ENTRIES SHOWN Block Start
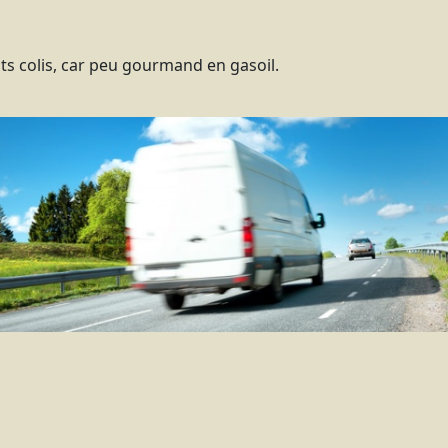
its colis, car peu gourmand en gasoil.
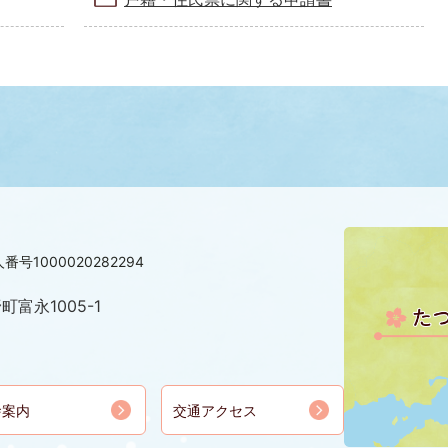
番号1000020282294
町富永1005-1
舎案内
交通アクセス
ENTRIES SHOWN Block End
ENTRIES SHOWN Block Start
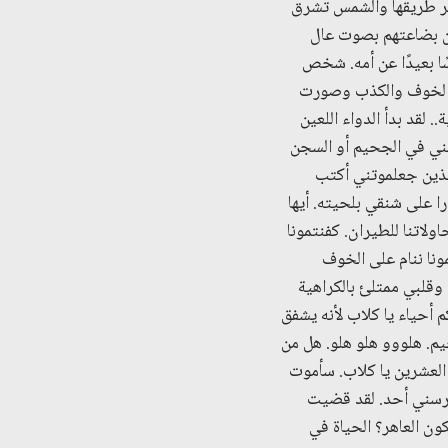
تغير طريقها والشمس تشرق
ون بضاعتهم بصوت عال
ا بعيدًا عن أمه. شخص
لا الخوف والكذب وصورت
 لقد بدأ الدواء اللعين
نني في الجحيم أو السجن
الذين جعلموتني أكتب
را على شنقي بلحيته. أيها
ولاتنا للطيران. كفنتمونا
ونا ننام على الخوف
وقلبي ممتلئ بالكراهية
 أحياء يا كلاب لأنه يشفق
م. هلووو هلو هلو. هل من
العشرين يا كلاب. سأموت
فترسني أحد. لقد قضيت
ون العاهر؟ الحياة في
ENTRIES SHOWN Block End
ENTRIES SHOWN Block Start
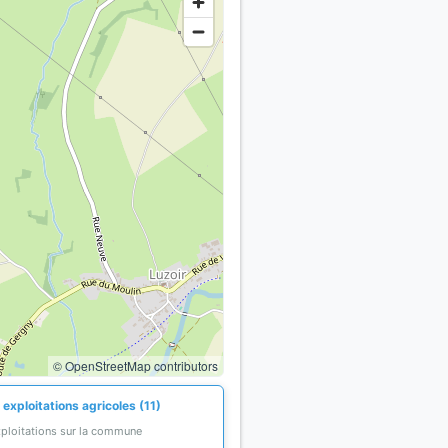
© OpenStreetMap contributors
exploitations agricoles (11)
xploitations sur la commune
ENTRIES SHOWN Block End
Return the span of lines in the data above that opens at the line with "لا الخوف والكذب وصورت" and closes at the line with "ون العاهر؟ الحياة في", exactly, ends included, nothing else.

لا الخوف والكذب وصورت
 لقد بدأ الدواء اللعين
نني في الجحيم أو السجن
الذين جعلموتني أكتب
را على شنقي بلحيته. أيها
ولاتنا للطيران. كفنتمونا
ونا ننام على الخوف
وقلبي ممتلئ بالكراهية
 أحياء يا كلاب لأنه يشفق
م. هلووو هلو هلو. هل من
العشرين يا كلاب. سأموت
فترسني أحد. لقد قضيت
ون العاهر؟ الحياة في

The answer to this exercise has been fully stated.